— Problem requirements —
The lines to copy run from the one containing "This screenshot has height=1555, width=902." to the last line of the entries; output those lines exactly and only them, without pictures.

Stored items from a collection
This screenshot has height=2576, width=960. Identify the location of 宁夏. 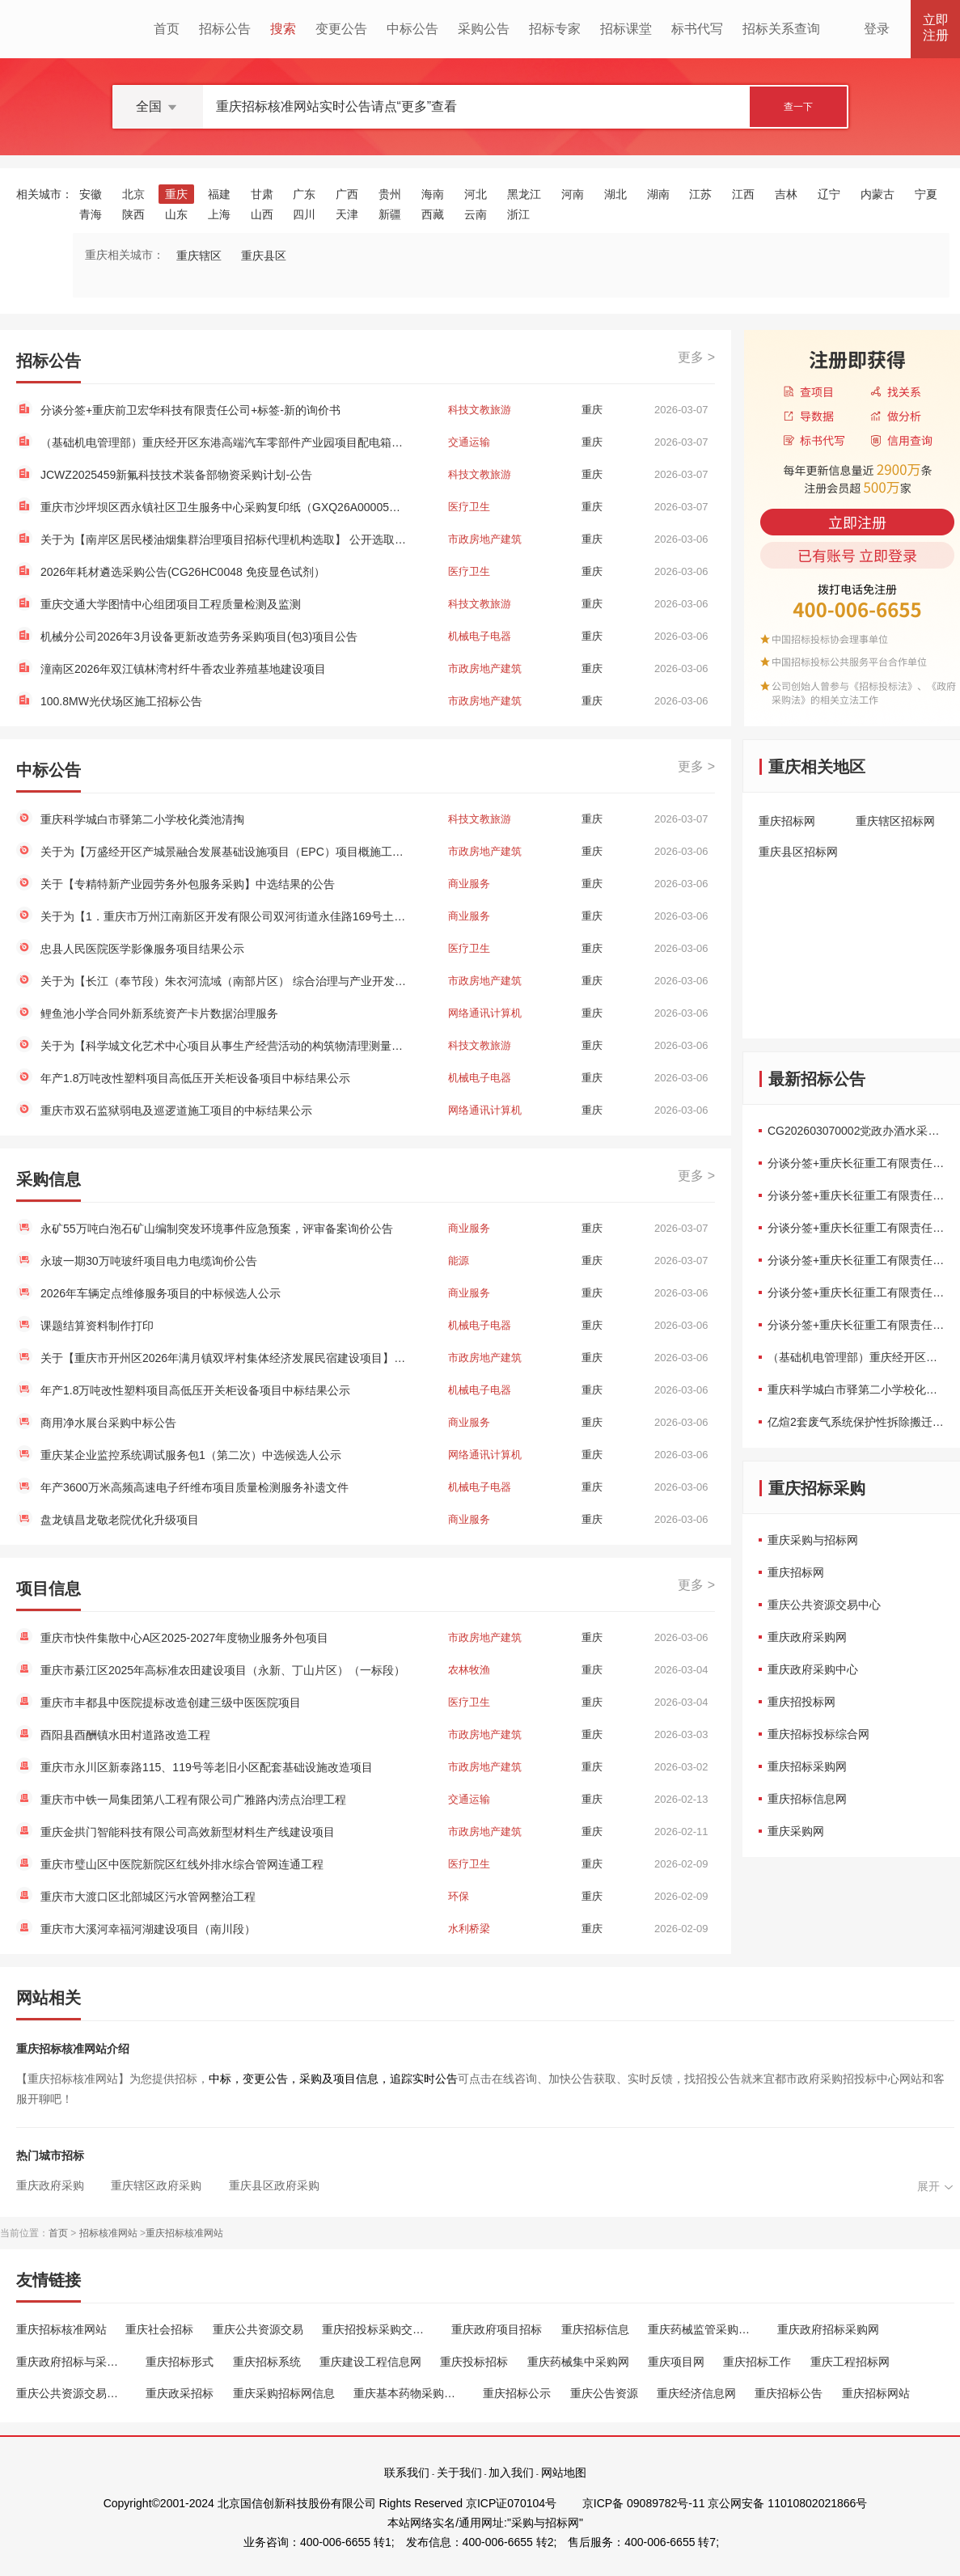
(926, 194).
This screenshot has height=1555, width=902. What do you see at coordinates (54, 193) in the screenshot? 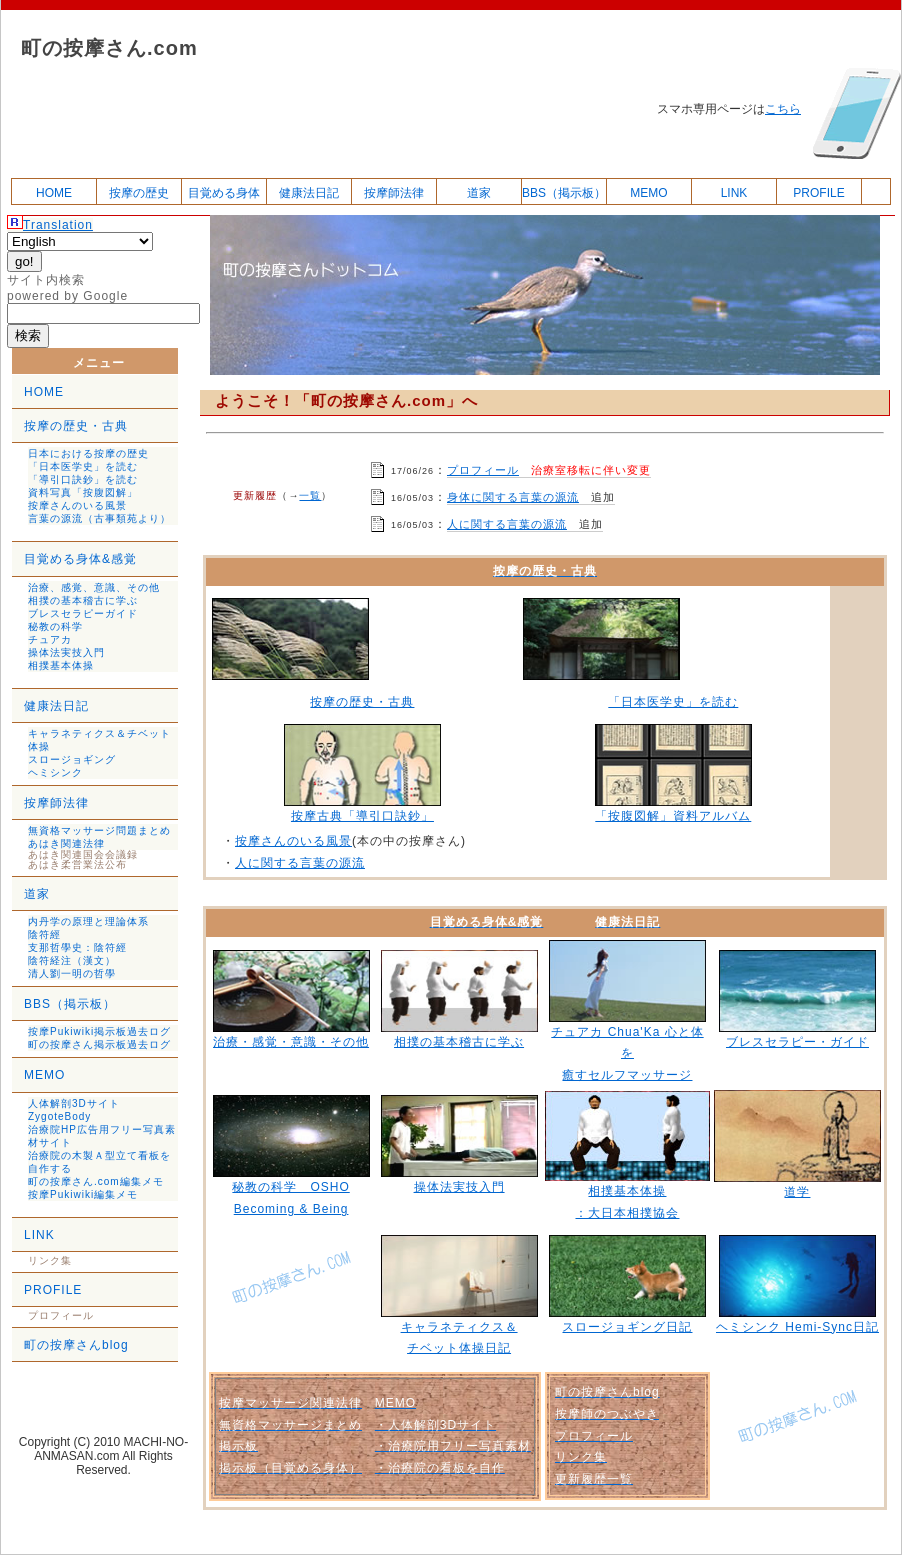
I see `HOME` at bounding box center [54, 193].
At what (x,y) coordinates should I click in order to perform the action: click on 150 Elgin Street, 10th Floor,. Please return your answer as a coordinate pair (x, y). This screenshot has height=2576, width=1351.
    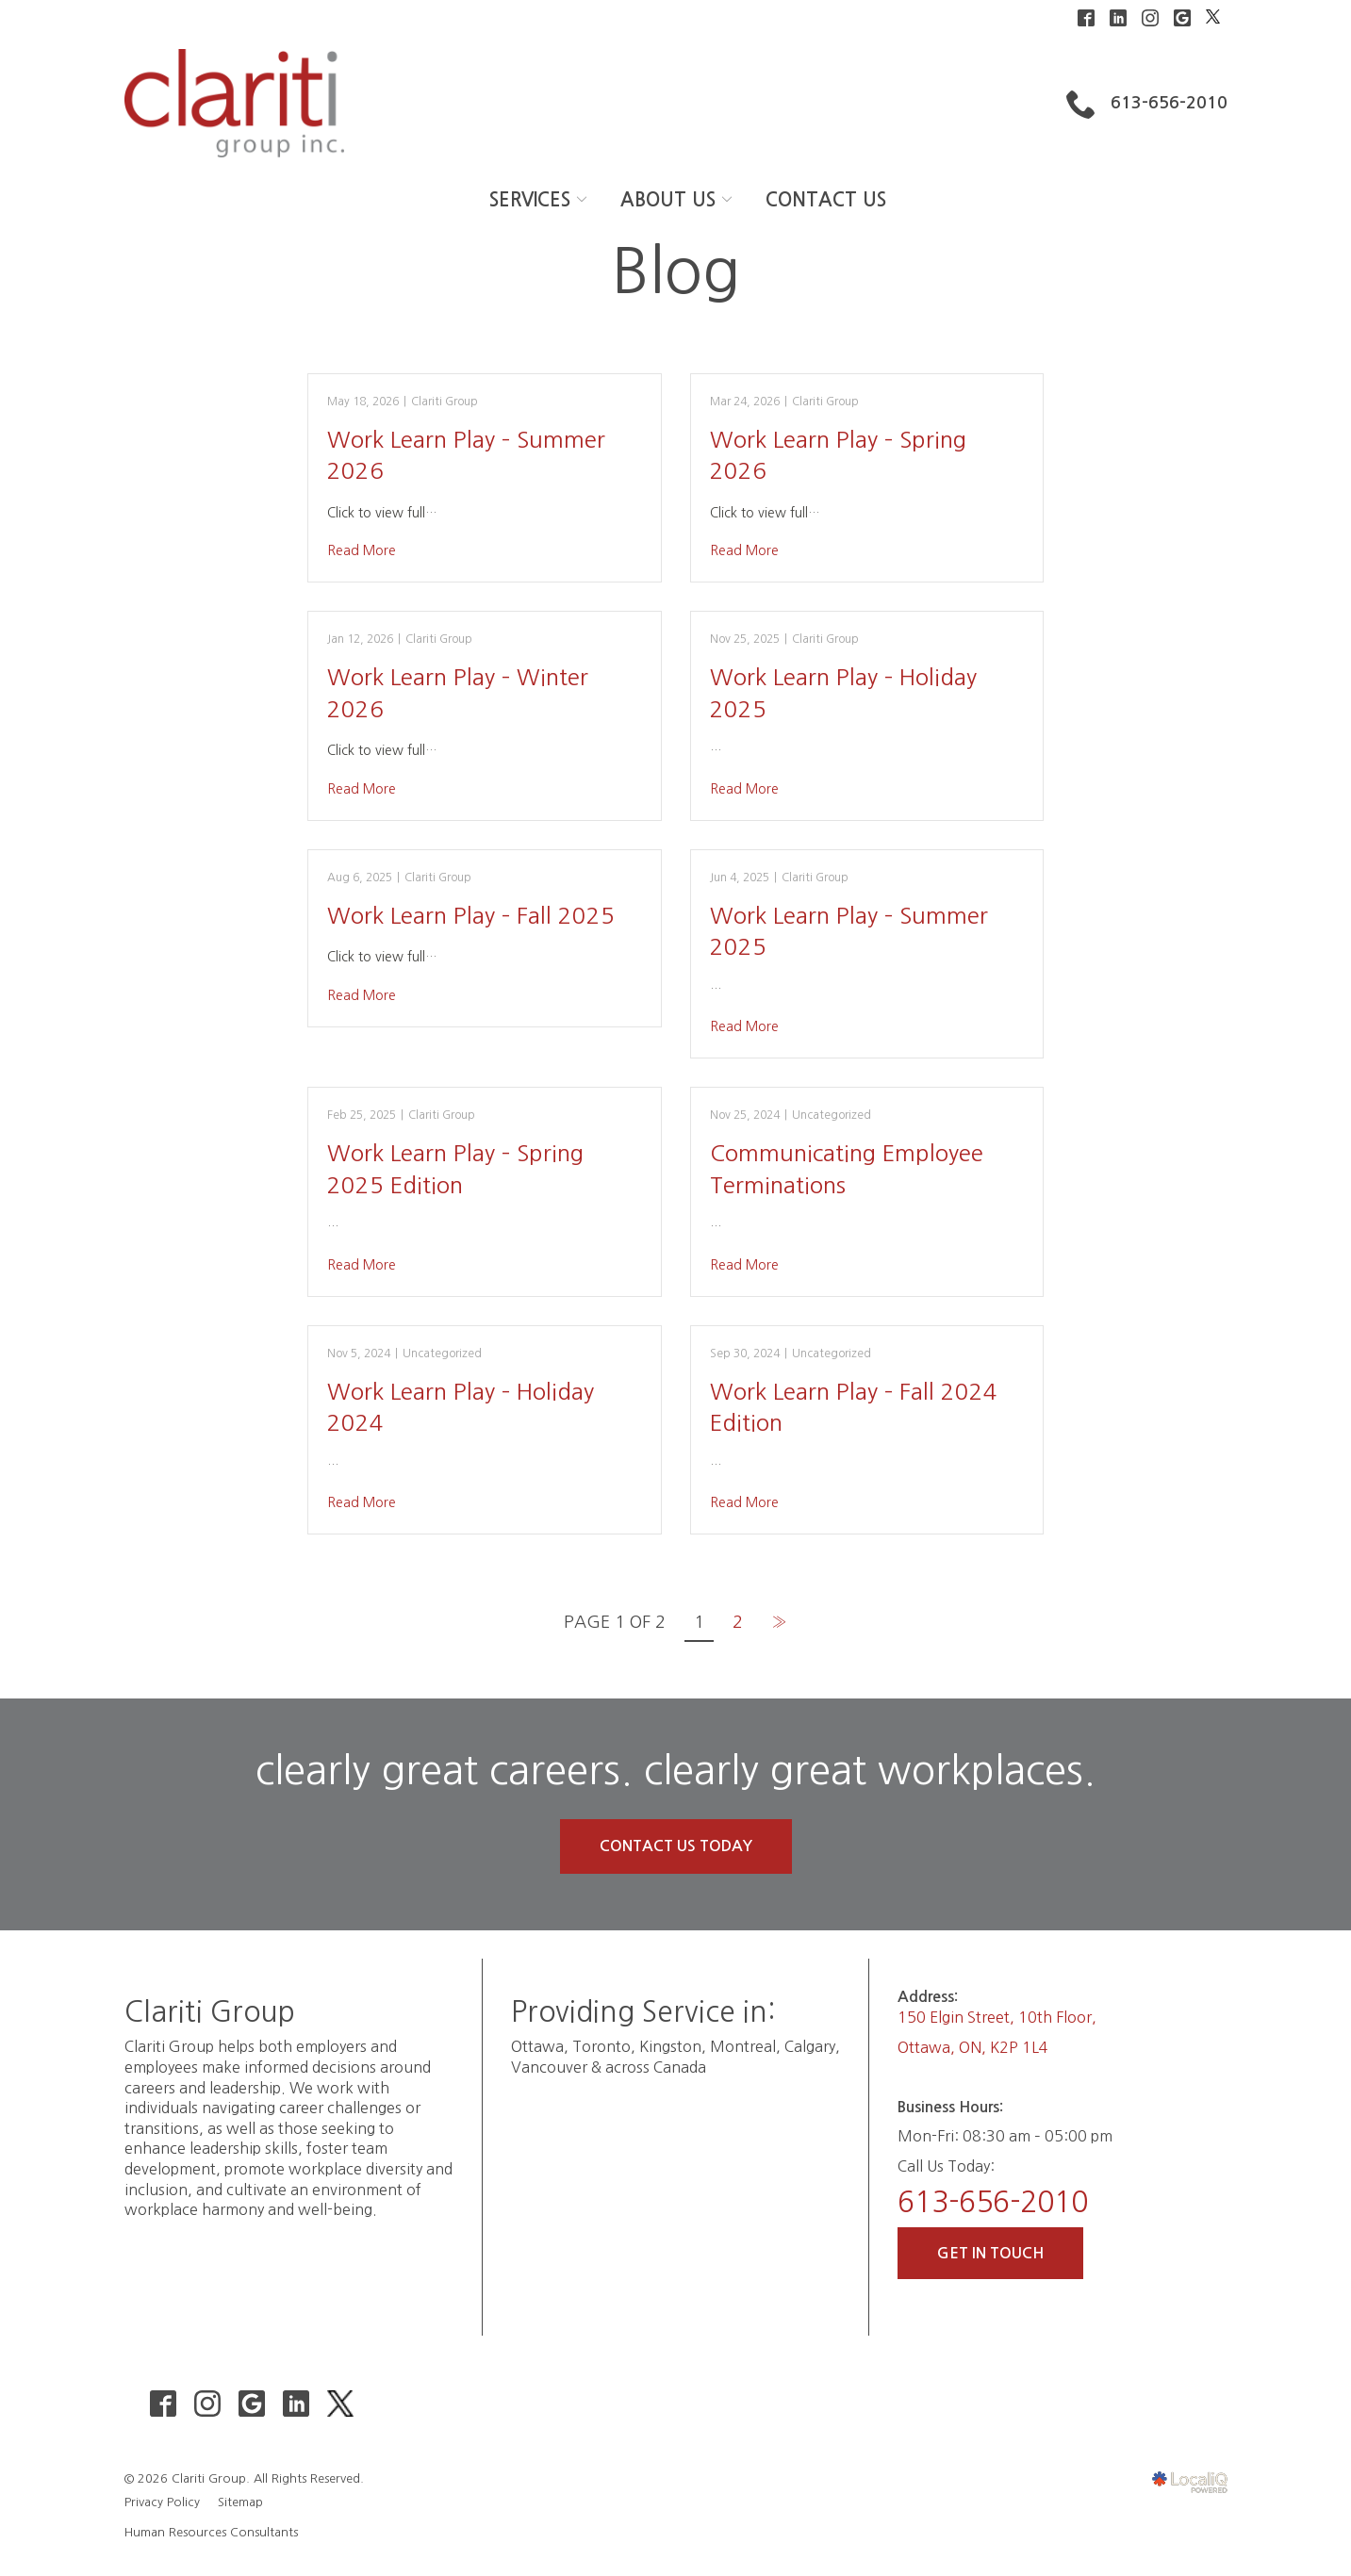
    Looking at the image, I should click on (997, 2017).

— Task solution —
This screenshot has height=1555, width=902. What do you see at coordinates (54, 193) in the screenshot? 
I see `HOME` at bounding box center [54, 193].
At what (x,y) coordinates should I click in order to perform the action: click on 150 Elgin Street, 10th Floor,. Please return your answer as a coordinate pair (x, y). This screenshot has height=2576, width=1351.
    Looking at the image, I should click on (997, 2017).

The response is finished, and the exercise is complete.